Curious how you know yours has or has not become nutrient depleted? How are you measuring this?
Also there is somewhat of a set time to harvest phyto from culture start. It has to do with the cell count of the phytoplankton species you are culturing. There are ways to measure this and each species has a plateau density. Florida aqua farms sells a tool that will give you good estimates of your cell count. There is also a more involved way with a microscope and a hemocytometer. The 6-10 days is often cited because that is the typical range of when the culture has reached its plateau. Factors such as light, temp, and fertilizer can play a role. So having a tool to get an idea on cell count takes some of the guessing out.
For example: say at day 5 you measure and your cell count is approx. 1.3 million. Measure day 6 at 1.5 million. measure day 7 at 1.8 million. Maybe you go another day and find the measurement increases or stays the same. Once it stays about the same the plateau has been reached and its harvest time.
Once a culture has reached a plateau it will crash if left too long before being put into cold storage. If your phyto has lost color then you add more fertilizer and see more color. im willing to bet you are no longer culturing the phytoplankton you think you are. It is easy to grow green water but not as easy to culture solid phytoplankton. You would need a microscope to know for sure.
Yes phyto in cold storage will last up to 30 days for a good culture restart, even up to 90 days. Also, sanitation is actually quite important. Many other microbes and bacterias can out compete and take over a phyto culture. Like i said, growing green water is easy. Culturing a phytoplankton species you intended to grow isnt as easy. Still not that difficult but a bit more care is involved than you have expressed.
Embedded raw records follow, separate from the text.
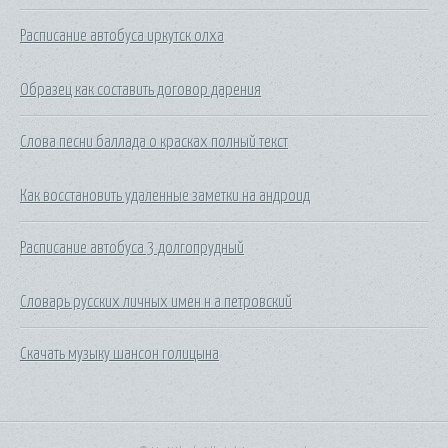
Расписание автобуса иркутск олха
Образец как составить договор дарения
Слова песни баллада о красках полный текст
Как восстановить удаленные заметки на андроид
Расписание автобуса 3 долгопрудный
Словарь русских личных имен н а петровский
Скачать музыку шансон голицына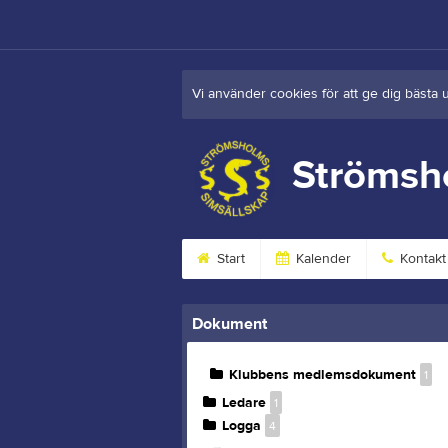
Vi använder cookies för att ge dig bästa 
Strömsh
Start
Kalender
Kontakt
Dokument
Klubbens medlemsdokument
1
Ledare
1
Logga
4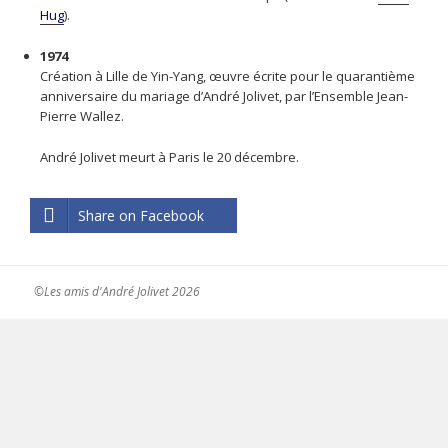
Hug
).
1974
Création à Lille de Yin-Yang, œuvre écrite pour le quarantième
anniversaire du mariage d’André Jolivet, par l’Ensemble Jean-
Pierre Wallez.
André Jolivet meurt à Paris le 20 décembre.
Share on Facebook
©Les amis d'André Jolivet 2026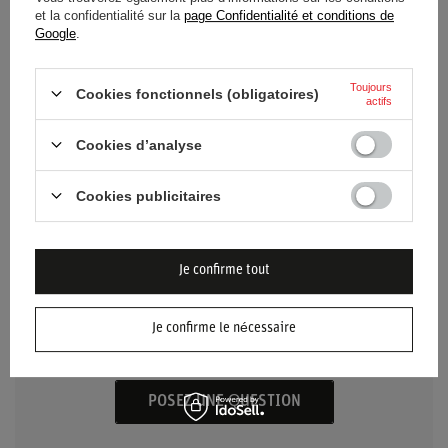
et la confidentialité sur la
page Confidentialité et conditions de
Google
.
Genre
Unisex
Toujours
Matériel
Polyester
Cookies fonctionnels (obligatoires)
actifs
Cookies d’analyse
Cookies publicitaires
BESOIN D'AIDE ? AVEZ-VOUS DES
QUESTIONS ?
Je confirme tout
Posez votre question et nous vous répondrons
rapidement. Les questions et les réponses les plus
Je confirme le nécessaire
intéressantes seront publiées pour que d'autres
puissent les consulter.
POSEZ UNE QUESTION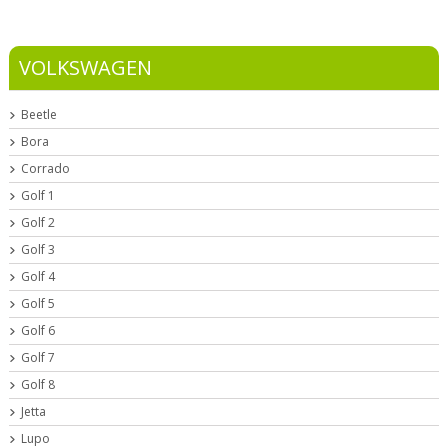
VOLKSWAGEN
Beetle
Bora
Corrado
Golf 1
Golf 2
Golf 3
Golf 4
Golf 5
Golf 6
Golf 7
Golf 8
Jetta
Lupo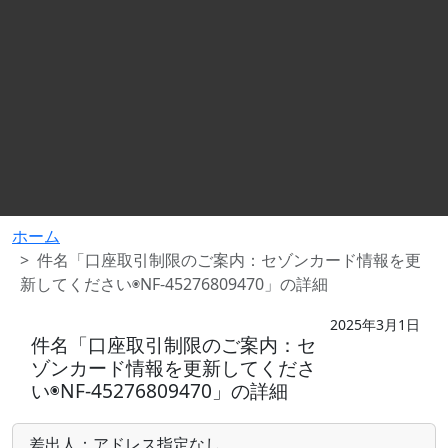
ホーム
件名「口座取引制限のご案内：セゾンカード情報を更
新してください◉NF-45276809470」の詳細
2025年3月1日
件名「口座取引制限のご案内：セ
ゾンカード情報を更新してくださ
い◉NF-45276809470」の詳細
差出人：アドレス指定なし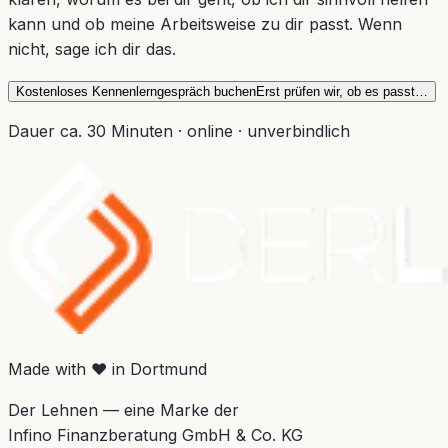
kann und ob meine Arbeitsweise zu dir passt. Wenn
nicht, sage ich dir das.
Kostenloses Kennenlerngespräch buchen
Erst prüfen wir, ob es passt…
Dauer ca. 30 Minuten · online · unverbindlich
Made with ♥ in Dortmund
Der Lehnen — eine Marke der
Infino Finanzberatung GmbH & Co. KG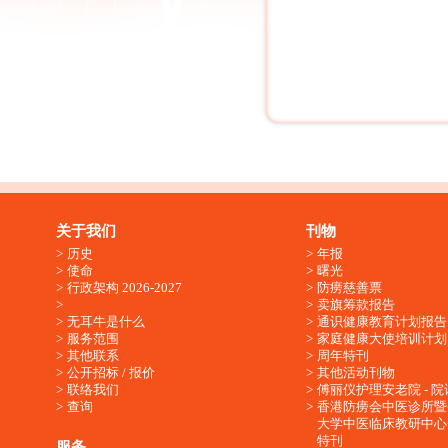
关于我们
刊物
历史
年报
使命
曙光
行政架构 2026-2027
防痨慈善票
卖旗筹款报告
无耳牛是什么
通识健康教育计划报告
服务范围
家庭健康大使培训计划
其他联系
周年特刊
公开招标 / 报价
其他活动刊物
联络我们
傅丽仪护理安老院 - 院
查询
香港防痨会中医诊所暨
大学中医临床教研中心
特刊
服务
I primarily only worry about Iso and Porphy, so if there is ever green in my system something is very very wrong. But yes, I know about the potential of other 'things' growing in it. Literally anyone that cultivates should know this already.
Yes, you are correct about cell count and all of that. I was simply dumbing it down because the 95% of people cultivating do not understand any of that and want the easiest set and forget setup they can have. So, from a generalization standpoint, a simple vinegar scrub and RODI rinse is plenty for your standard person that doesn't want to put the extra effort in. This may be showing "careless ness" as you've expressed, but again, to the typical person it is normal because it is easy.
Your statement about plateau and culture crash and how it needs to be put into cold storage is simply false. A very small amount of f/2 and low light with constant aeration is all it takes to keep them happy for a long time *assuming everything is sanitary, perfectly set up, and it's checked on periodically*, felt I needed to add that for clarification for you. Or you could keep believing the big name brands telling you to refrigerate it that harvest well in advance of shipping and put it into cold storage themselves starting the decay process of the cells, aka death. But hey, what do I know.
We could get super nerdy about it and discuss different methods on how to increase cell density and lipids through light intensity, light color spectrum, nutrients, how many micro mols of what will effect what etc etc. But again, most people don't understand nor care about all of that, only those of us in science fields do.
To answer your question, the cool nerdy way is with a centrifuge plus other laboratory equipment and processes. It's not that difficult but involved, and again, it's in peer reviewed scientific journals as well as detailed information on the typical length of time it takes for Guillard's f/2 to deplete under different conditions. Or if you're low tech just have some pods or other organisms that don't eat the f/2 nutrients eat all the phyto and take a small sample from that. I'm sure any number of test kits will help to approximately determine nutrient levels with this method.